Süddeutsche Zeitung

Überraschungsalbum "Beyoncé":Sorgfältig sinnlich

Lesezeit: 2 min

Strandtänze mit Jay Z, Erotik in Paris, Singen mit der einjährigen Tochter - auf ihrem Überraschungsalbum zeigt Beyoncé Knowles ihr Leben als feine Soap-Opera. Die Platte könnte zu einem der langlebigsten Epen der R'n'B-Geschichte werden.

Von Joachim Hentschel

Höfliche Software fragt vor der Installation, ob man genug Speicherplatz auf dem Rechner habe. Die Sängerin Beyoncé Knowles tut das nicht, also: besser noch einmal den Desktop-Papierkorb leeren und Urlaubsfotos löschen, bevor man sich "Beyoncé" herunterlädt. Diesen Datenbatzen von 1,1 Gigabyte, ein Paket mit 14 Song- und 18 Video-Files, das von Sony Music am Freitag ohne Ankündigung veröffentlicht wurde, vorerst exklusiv über den Apple-eigenen Laden iTunes.

Dass ausgerechnet Knowles der Star einer solchen Aktion sein würde, eine der erfolgreichsten Popkünstlerinnen der Welt, laut T ime Magazine sogar unter den derzeit 100 einflussreichsten Menschen überhaupt - das ist nicht die Überraschung, im Gegenteil (denn wenige andere würden damit durchkommen). Das Beeindruckende ist vielmehr, mit welchem gigantischen Selbstbewusstsein sich dieses Album seinen Nutzern auf die Festplatte setzt.

Wie es mit seinem schieren Datenvolumen, mit dem Aufmerksamkeitsanspruch von 78 Videominuten alles andere weghebelt. Und das in einer Zeit, in der sich Musikstars mit ihren Produkten doch meistens so platzsparend und benutzerfreundlich wie möglich geben, um überhaupt noch die Chance zu haben, ein Plätzchen auf den Mobilgeräten ihrer Zielgruppe zu erhaschen.

Im Sommer veröffentlichte der Rapper Jay Z, Knowles' Ehemann, der auch auf ihrer neuen Platte mehrere Auftritte hat, sein neues Album vorab als schlanken Gratisdownload für die Kunden eines Telefonanbieters.

"Beyoncé" wird dagegen für 15 Euro als episches Home-Entertainment verkauft - die größte denkbare Vermarktungsdialektik. Der Zwischenhändler Apple, einer aus dem Kreis der Quasi-Monopolisten, profitiert aber auch diesmal. In den USA sollen am ersten Tag 430.000 Komplettpakete heruntergeladen worden sein, in 100 Ländern stehe Beyoncé derzeit auf Platz eins der iTunes-Charts.

Größte Inspiration

Sie könnte damit dauerhaft neue Freunde gewinnen.
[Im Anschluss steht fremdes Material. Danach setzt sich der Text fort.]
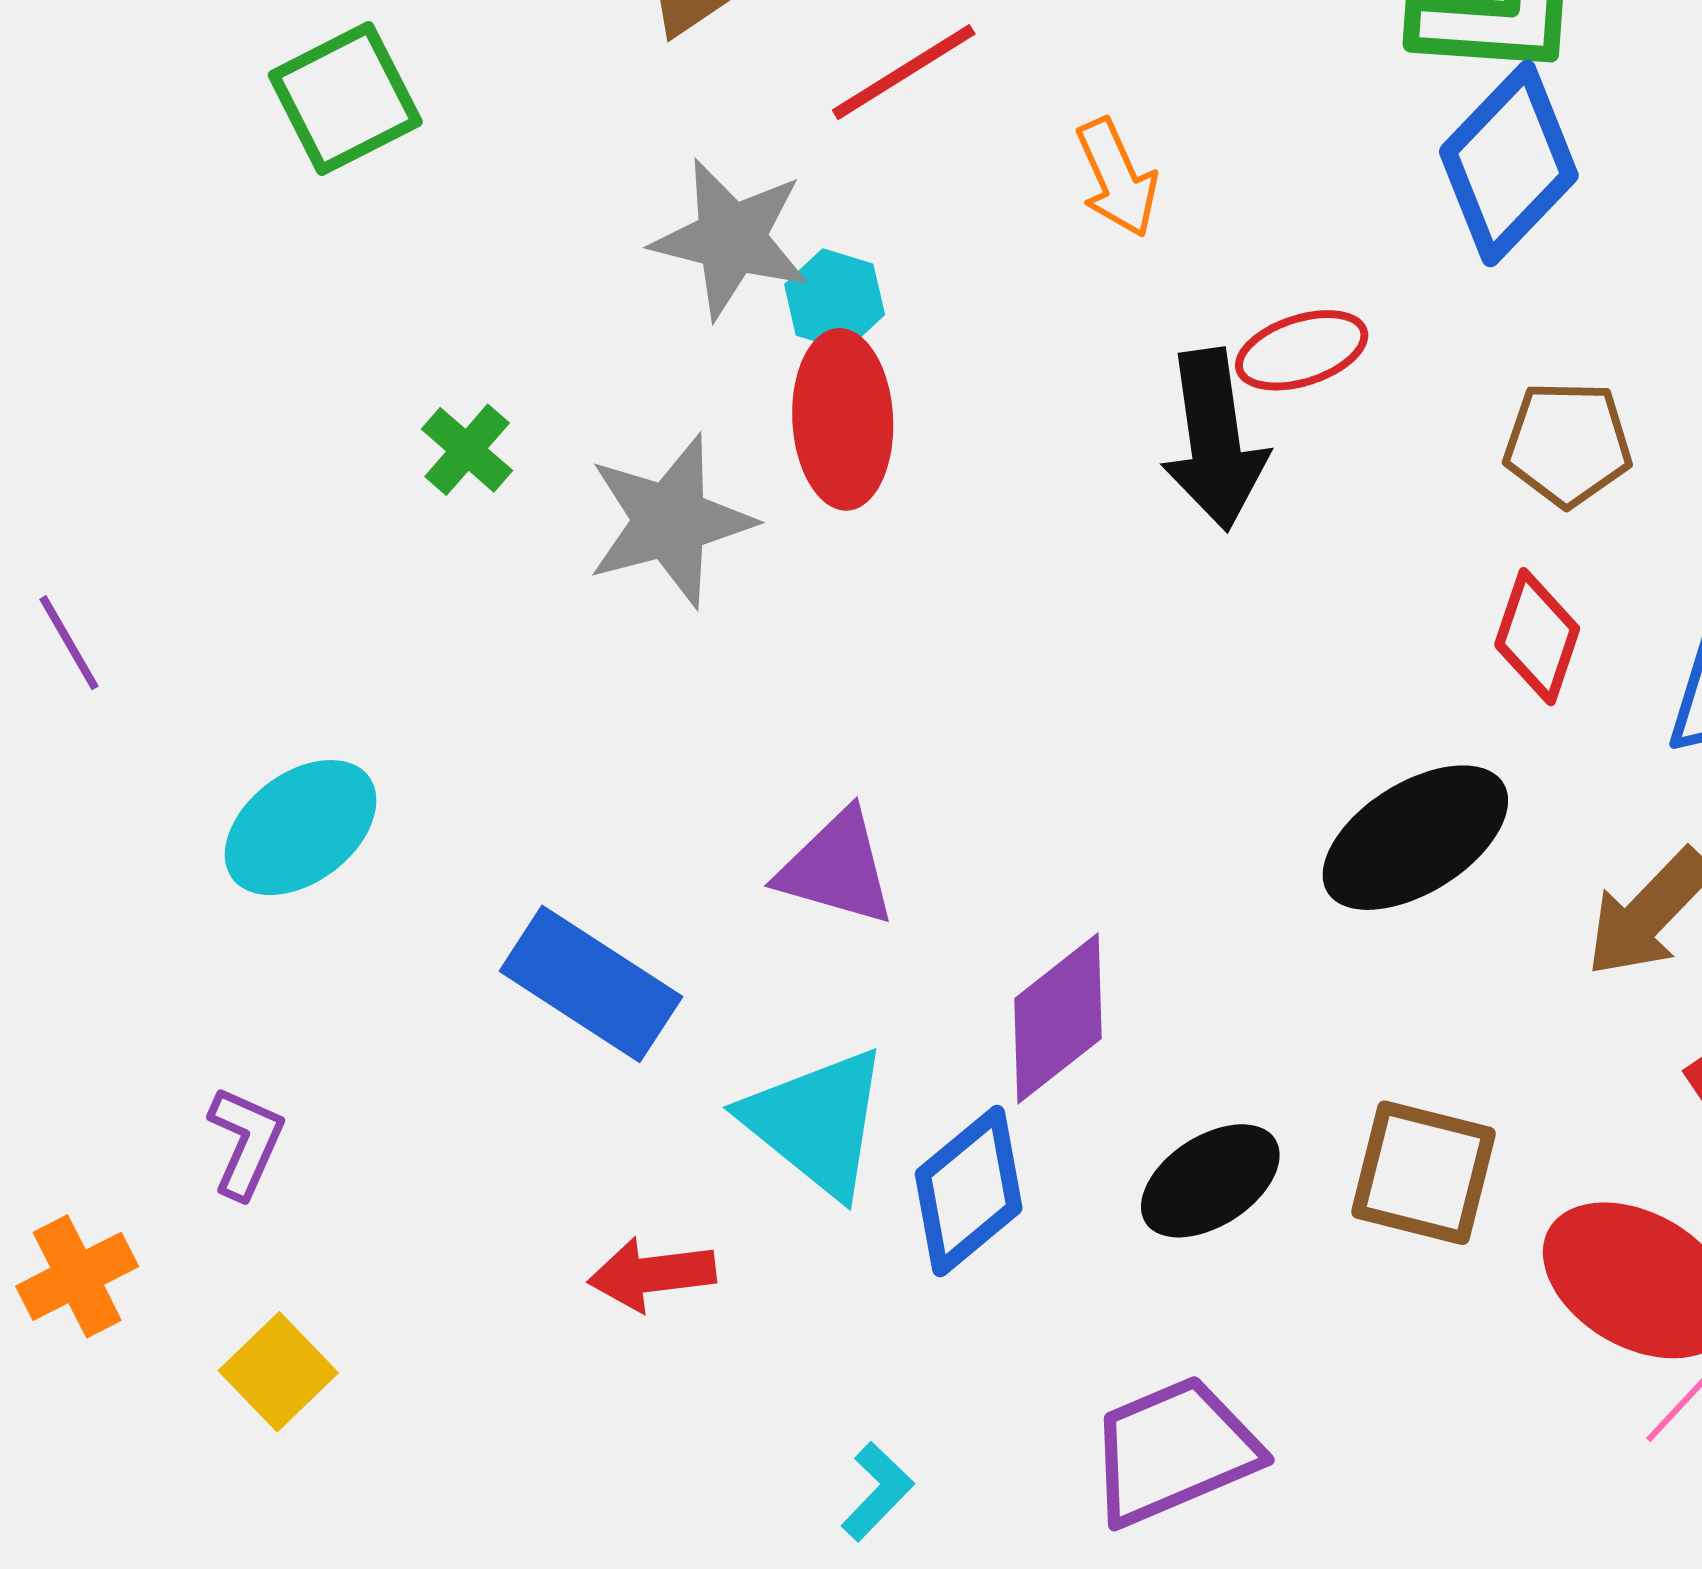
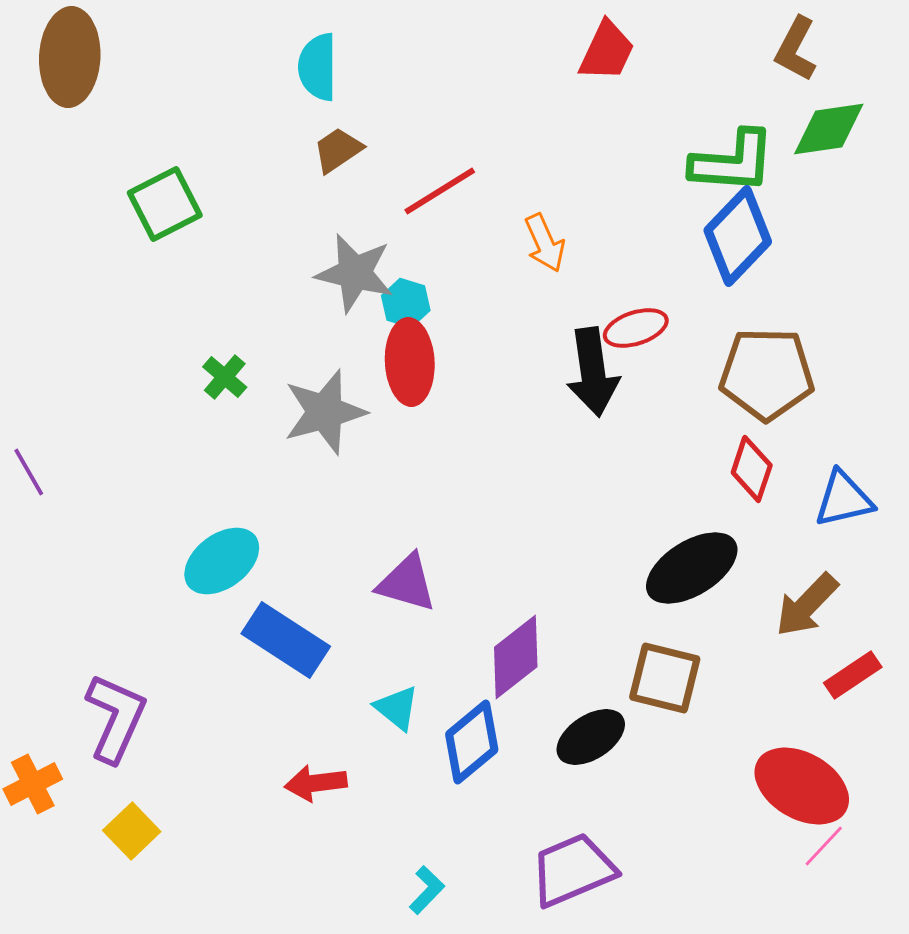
brown pentagon: (1568, 444) -> (767, 374), size x1.5
cyan ellipse: (301, 828) -> (222, 561), moved
cyan triangle: (816, 1122) -> (397, 708), size x0.6
purple L-shape: (246, 1142) -> (116, 718), size x1.6
brown square: (1424, 1173) -> (665, 678), moved

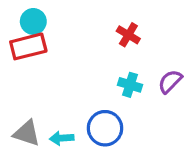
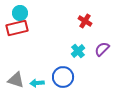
red cross: (128, 35) -> (85, 21), moved
cyan cross: (130, 85) -> (78, 51), turned 32

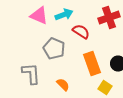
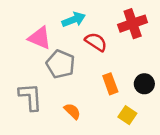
pink triangle: (39, 16) -> (40, 38), moved
orange rectangle: (92, 64) -> (110, 84), size x0.7

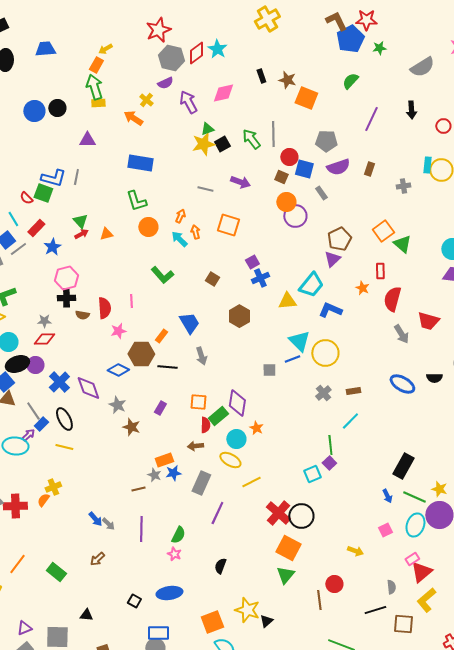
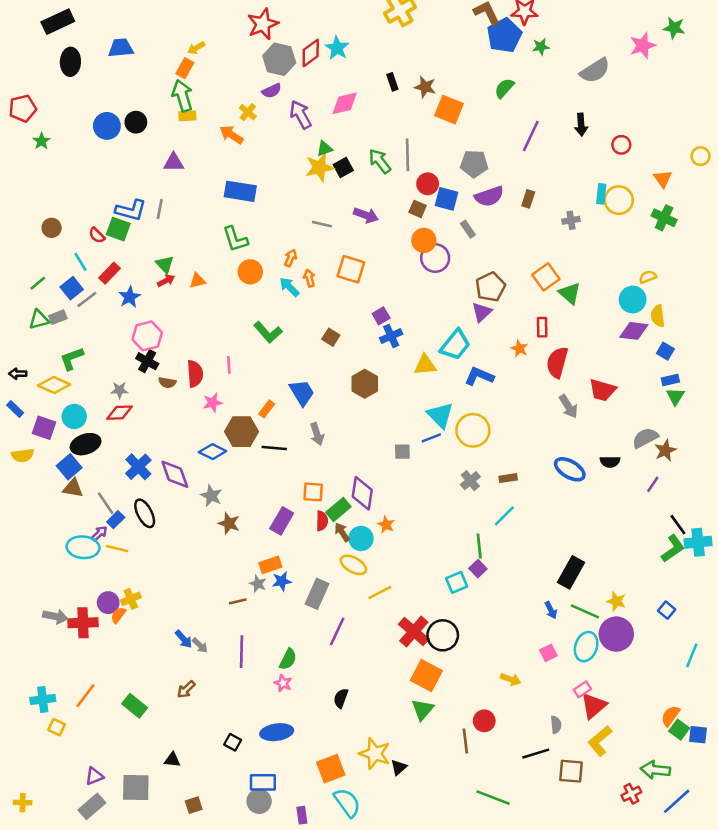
black cross: (66, 298) -> (147, 361), turned 30
purple circle: (35, 365) -> (108, 603), moved
purple rectangle: (160, 408) -> (282, 521), moved, size x1.5
brown arrow: (195, 446) -> (342, 532), moved, turned 63
yellow line: (64, 447) -> (117, 549), moved

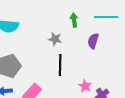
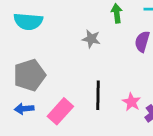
black line: (60, 65) -> (98, 95), moved

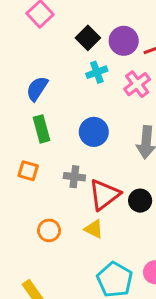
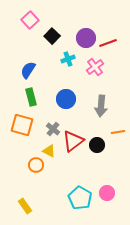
black square: (88, 38) -> (52, 36), moved
orange square: (28, 171) -> (22, 125), size x1.6
gray cross: (74, 177) -> (53, 129), turned 32
yellow triangle: (94, 229) -> (49, 151), moved

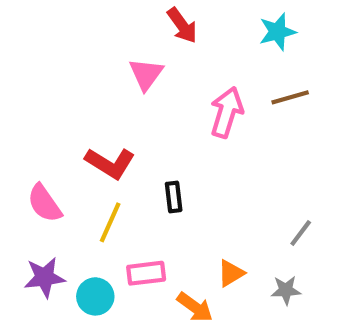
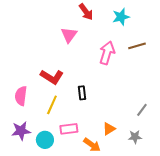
cyan star: (277, 32) -> (121, 17), moved
pink semicircle: (44, 203) -> (21, 96), turned 42

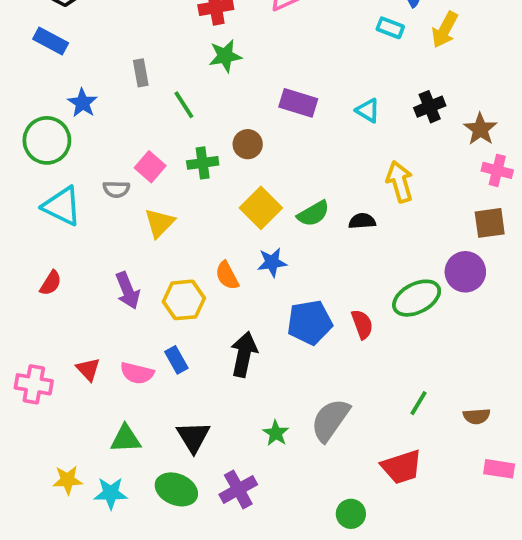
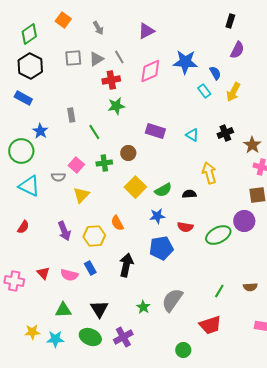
cyan rectangle: (390, 28) -> (204, 91), turned 32
blue star: (272, 262) -> (157, 216), moved
red semicircle: (362, 324) -> (185, 227), moved, turned 119
brown semicircle: (477, 416) -> (250, 287), moved

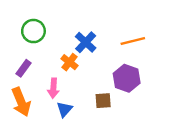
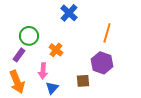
green circle: (33, 31) -> (29, 36), moved
orange line: (133, 41) -> (107, 33), turned -60
blue cross: (86, 42) -> (69, 13), moved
Denn während sich zum Beispiel Lady Gagas jüngstes Album nach monatelangem Wirbel als billig zusammengeschustertes Fan-Souvenir entpuppte, zeigt "Beyoncé" in Ton und Bild größte dramaturgische Sorgfalt, Inspiration. Vor allem eine in ihrer Liga ganz überraschende Sinnlichkeit.

Dem Musikgenre R'n'B im Allgemeinen, ganz besonders Beyoncé wird ja oft der Hang zur Kälte und Makellosigkeit vorgeworfen, die Illusion, für einen breiten, konservativen Markt zu produzieren, in dem ein allzu individuelles Profil die Kunden bloß verunsichert.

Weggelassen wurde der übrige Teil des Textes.